Thirdly, the UPU’s Postal Technology Centre has created an electronic Customs Declaration System, or CDS. This is an integrated system that serves customers, Posts, and customs administrations. It enables customers to enter data about an item online, and enables the Posts to give Customs advance data about a postal item. It also enables a customs administration to inform a Post about the action to be taken with respect to any given item. It can also be programmed to assess and calculate customs duties. CDS has been demonstrated at many customs forums, including the WCO IT conference in Dubai a couple of months ago. I am happy to add that the UPU is concluding an agreement with UNCTAD, the United Nations Conference on Trade and Development, to integrate our Customs Declaration System into its ASYCUDA system. As you know, ASYCUDA is an automated system to capture customs data.

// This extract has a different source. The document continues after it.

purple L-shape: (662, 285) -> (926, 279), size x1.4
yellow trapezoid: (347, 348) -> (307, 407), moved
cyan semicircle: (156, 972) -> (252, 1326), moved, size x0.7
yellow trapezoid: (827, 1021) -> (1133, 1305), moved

These three projects demonstrate the UPU’s commitment towards streamlining and automating the Post-Customs interface. But technical improvements are not enough. They must be accompanied by managerial and organizational improvements as well if full benefits are to be obtained. It is for this reason that the UPU is placing much emphasis on capacity building. In this sense, the UPU is:
Like Customs, Posts, too, want to stop illicit transactions and activities. The UPU works with the United Nations Office on Drugs and Crime to combat the use of the postal network for the transport of illicit substances. The UPU has also passed legislation to make the transport of counterfeit and pirated articles illegal. We have also organized seminars to raise awareness about this subject.
More needs to be done to improve the interface between Posts and Customs in implementing electronic data exchange as a priority. The advantages of such exchanges are well known.

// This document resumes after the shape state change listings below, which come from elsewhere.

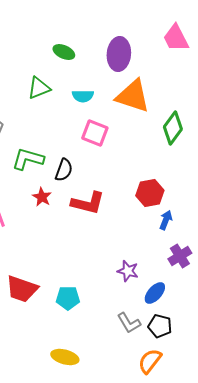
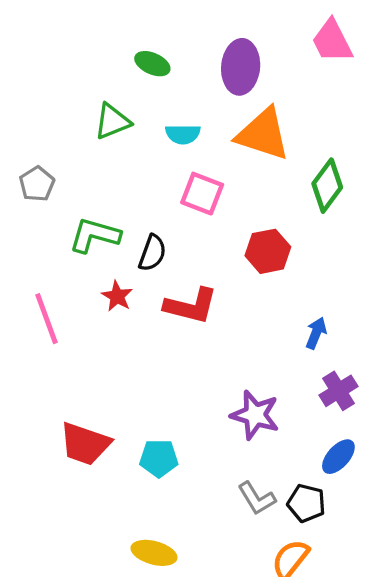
red hexagon: (150, 193) -> (268, 251), moved
purple star: (128, 271) -> (255, 415), size x1.4
blue ellipse: (155, 293) -> (338, 457), moved

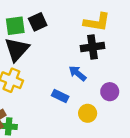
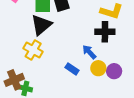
yellow circle: (88, 113) -> (98, 68), moved

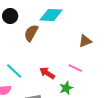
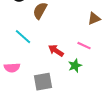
cyan line: (14, 71) -> (23, 37), moved

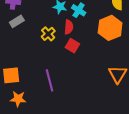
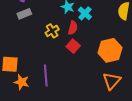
orange hexagon: (110, 28) -> (110, 50), moved
orange star: (18, 99) -> (22, 82), moved

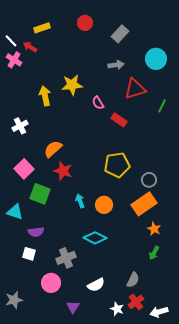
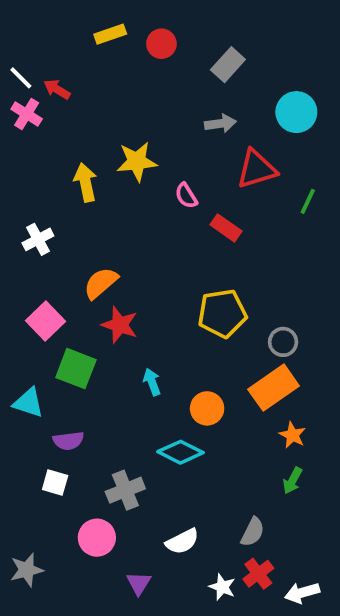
yellow rectangle: (42, 28) -> (110, 34), moved
orange circle: (104, 205) -> (207, 408), moved

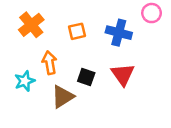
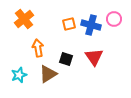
pink circle: (152, 13) -> (114, 19), moved
orange square: (77, 31) -> (69, 24), moved
cyan star: (25, 81) -> (19, 75), moved

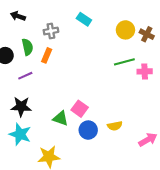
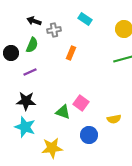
black arrow: (18, 16) -> (34, 21), moved
green semicircle: (27, 47) -> (32, 45), turned 35
orange rectangle: (47, 55) -> (71, 53), moved
blue circle: (88, 130) -> (89, 135), moved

The UPU believes there must be regular contacts between postal and customs authorities at the national level. We believe that such a meeting held even twice a year can improve coordination and enable a better appreciation of each other’s problems and requirements. Both Posts and Customs can only win from such an arrangement. In recognition of this, the UPU and the WCO are developing guidelines for establishing a memorandum of understanding between a customs administration and postal operators at the national level.
Such an MoU, defining the obligations and responsibilities of each party, will help ensure even more efficient customs clearance and the timely delivery of cleared items. With communication between Posts and Customs formalized at the global, national and regional levels, collaboration between both parties should reach a new high. I call upon you to support these initiatives when you return to your administrations.
In closing, let me, on behalf of the postal sector, thank all of you for your support. Both our organizations have enjoyed an excellent history of working together. I am glad that this collaboration seems set to intensify even further. Driven by technology, trade and security, both our organizations are evolving. The decisions that we take now will affect the quality of life and economic well-being of everyone in the future.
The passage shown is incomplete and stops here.